» **ACTIVITY**
From the entries that follow, reproduce exactly and only the lines from the line with "basically the thesis" to the line with "right now is", endpoints included.

RECORD SET START

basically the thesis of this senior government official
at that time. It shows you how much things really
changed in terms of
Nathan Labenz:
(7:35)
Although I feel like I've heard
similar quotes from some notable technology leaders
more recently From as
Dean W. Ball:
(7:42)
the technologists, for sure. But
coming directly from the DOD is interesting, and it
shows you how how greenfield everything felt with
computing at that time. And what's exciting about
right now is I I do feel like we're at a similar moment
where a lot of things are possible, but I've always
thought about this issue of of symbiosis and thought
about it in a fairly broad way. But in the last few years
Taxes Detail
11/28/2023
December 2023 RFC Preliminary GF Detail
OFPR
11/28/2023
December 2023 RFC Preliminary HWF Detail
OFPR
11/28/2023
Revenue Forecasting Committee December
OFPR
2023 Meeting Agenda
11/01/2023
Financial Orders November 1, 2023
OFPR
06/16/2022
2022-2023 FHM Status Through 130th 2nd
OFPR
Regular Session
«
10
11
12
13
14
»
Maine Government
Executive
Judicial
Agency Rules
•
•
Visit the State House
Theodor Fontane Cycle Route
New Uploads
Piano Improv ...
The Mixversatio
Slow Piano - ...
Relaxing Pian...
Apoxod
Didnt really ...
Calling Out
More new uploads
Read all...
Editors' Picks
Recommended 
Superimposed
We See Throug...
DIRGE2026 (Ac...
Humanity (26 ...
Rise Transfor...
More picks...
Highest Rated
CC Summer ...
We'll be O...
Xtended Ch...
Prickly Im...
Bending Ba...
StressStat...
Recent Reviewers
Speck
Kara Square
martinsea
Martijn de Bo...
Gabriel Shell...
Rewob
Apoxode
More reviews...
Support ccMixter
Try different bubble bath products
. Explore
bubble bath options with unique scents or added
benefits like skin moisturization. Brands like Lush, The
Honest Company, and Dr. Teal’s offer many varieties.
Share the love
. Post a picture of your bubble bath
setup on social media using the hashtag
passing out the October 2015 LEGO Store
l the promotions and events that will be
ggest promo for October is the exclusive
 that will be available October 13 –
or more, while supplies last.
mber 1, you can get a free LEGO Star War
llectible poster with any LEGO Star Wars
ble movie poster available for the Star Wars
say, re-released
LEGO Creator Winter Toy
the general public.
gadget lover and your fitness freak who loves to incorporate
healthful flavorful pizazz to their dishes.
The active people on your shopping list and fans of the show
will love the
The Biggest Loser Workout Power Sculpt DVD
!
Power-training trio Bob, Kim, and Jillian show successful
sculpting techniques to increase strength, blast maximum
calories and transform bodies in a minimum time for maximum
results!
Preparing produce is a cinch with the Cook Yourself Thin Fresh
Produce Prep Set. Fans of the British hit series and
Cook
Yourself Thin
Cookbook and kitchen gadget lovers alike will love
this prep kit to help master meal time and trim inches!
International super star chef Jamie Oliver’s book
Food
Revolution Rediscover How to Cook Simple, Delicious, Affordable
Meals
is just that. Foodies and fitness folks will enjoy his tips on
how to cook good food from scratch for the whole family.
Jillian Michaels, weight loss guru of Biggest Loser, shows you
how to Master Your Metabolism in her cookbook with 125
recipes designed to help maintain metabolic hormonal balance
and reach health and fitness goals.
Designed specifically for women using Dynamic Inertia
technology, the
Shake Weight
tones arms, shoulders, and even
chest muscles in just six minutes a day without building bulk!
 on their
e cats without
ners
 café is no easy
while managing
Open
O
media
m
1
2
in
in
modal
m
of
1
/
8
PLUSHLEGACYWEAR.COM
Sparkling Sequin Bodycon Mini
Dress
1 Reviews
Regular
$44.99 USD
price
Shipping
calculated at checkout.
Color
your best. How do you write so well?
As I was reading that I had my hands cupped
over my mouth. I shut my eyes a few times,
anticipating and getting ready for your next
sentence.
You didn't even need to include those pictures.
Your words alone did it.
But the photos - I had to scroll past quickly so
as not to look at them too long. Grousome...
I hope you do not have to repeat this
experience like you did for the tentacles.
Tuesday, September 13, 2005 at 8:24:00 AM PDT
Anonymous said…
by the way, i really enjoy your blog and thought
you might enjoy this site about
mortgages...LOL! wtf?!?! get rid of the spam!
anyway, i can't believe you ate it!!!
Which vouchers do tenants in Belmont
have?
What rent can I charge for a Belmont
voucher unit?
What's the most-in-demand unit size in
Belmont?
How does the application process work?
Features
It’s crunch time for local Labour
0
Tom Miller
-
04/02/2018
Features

RECORD SET END
RECORD SET START

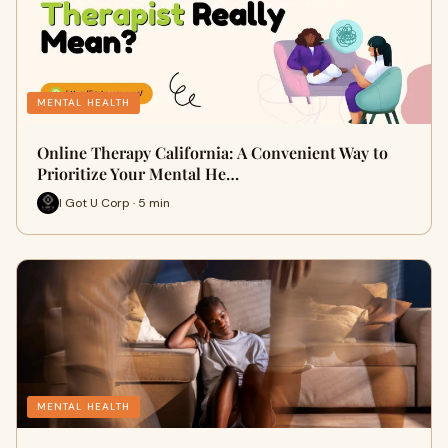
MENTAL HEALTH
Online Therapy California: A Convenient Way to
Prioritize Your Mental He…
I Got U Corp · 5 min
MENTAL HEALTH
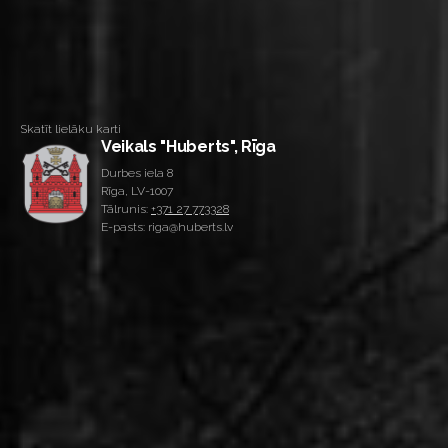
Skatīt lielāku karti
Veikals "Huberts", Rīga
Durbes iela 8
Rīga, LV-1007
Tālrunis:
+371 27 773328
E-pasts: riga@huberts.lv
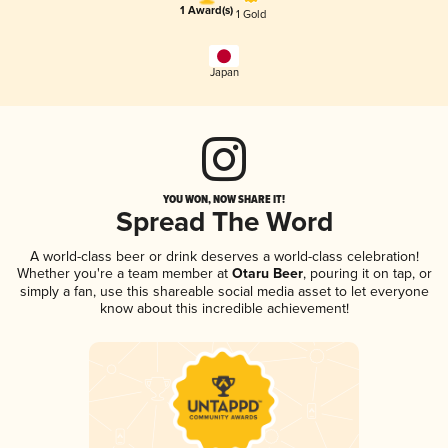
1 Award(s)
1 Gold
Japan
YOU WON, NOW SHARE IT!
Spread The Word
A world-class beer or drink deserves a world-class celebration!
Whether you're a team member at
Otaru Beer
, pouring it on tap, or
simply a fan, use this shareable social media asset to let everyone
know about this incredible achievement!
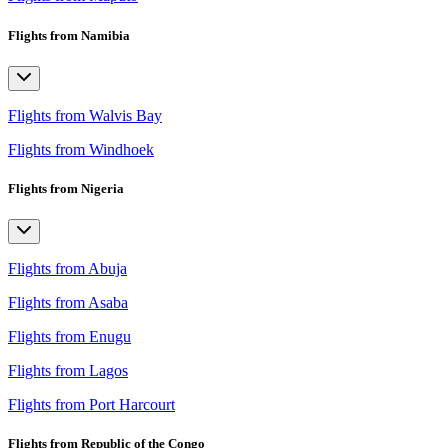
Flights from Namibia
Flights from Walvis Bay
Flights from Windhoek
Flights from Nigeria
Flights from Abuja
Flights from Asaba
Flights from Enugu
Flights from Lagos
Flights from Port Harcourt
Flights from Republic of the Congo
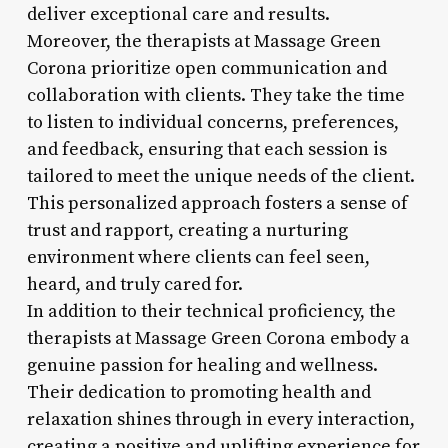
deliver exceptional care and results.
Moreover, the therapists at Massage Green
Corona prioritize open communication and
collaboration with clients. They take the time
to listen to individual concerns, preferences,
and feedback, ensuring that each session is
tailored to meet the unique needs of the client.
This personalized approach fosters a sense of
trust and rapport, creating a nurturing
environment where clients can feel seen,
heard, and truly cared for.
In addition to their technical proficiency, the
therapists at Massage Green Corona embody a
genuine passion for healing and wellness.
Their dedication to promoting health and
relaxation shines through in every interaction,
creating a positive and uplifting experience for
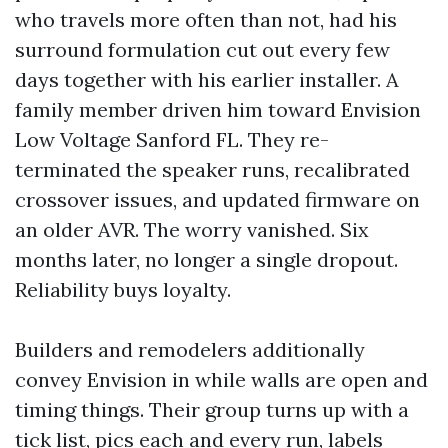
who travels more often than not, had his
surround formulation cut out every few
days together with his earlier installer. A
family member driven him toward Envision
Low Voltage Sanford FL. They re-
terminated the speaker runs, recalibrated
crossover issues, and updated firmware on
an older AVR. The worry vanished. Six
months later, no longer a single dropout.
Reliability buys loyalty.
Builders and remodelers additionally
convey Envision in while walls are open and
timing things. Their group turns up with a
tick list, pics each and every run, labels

RECORD SET END
RECORD SET START

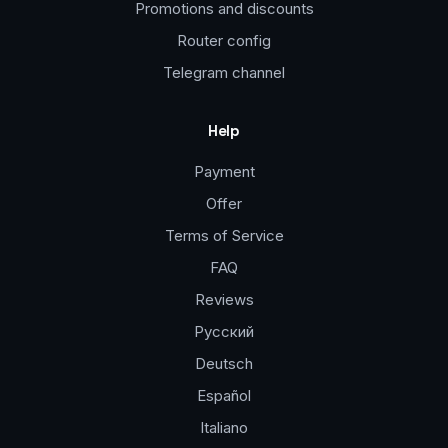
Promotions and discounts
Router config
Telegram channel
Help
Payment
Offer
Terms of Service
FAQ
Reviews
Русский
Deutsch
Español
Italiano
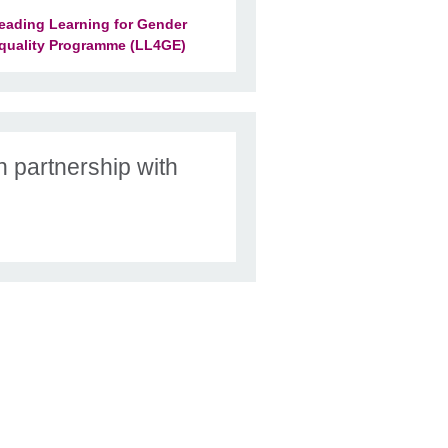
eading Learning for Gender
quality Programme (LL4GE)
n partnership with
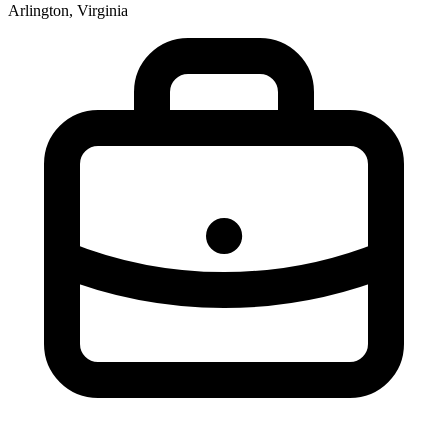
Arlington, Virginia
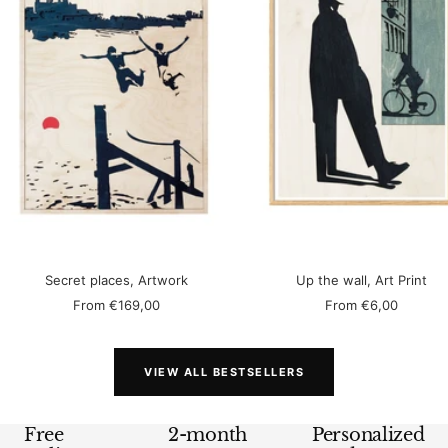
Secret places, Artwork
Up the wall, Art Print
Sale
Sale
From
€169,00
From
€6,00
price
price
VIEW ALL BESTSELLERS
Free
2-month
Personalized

RECORD SET END

» **RESULT OF THIS EXERCISE**
basically the thesis of this senior government official
at that time. It shows you how much things really
changed in terms of
Nathan Labenz:
(7:35)
Although I feel like I've heard
similar quotes from some notable technology leaders
more recently From as
Dean W. Ball:
(7:42)
the technologists, for sure. But
coming directly from the DOD is interesting, and it
shows you how how greenfield everything felt with
computing at that time. And what's exciting about
right now is I I do feel like we're at a similar moment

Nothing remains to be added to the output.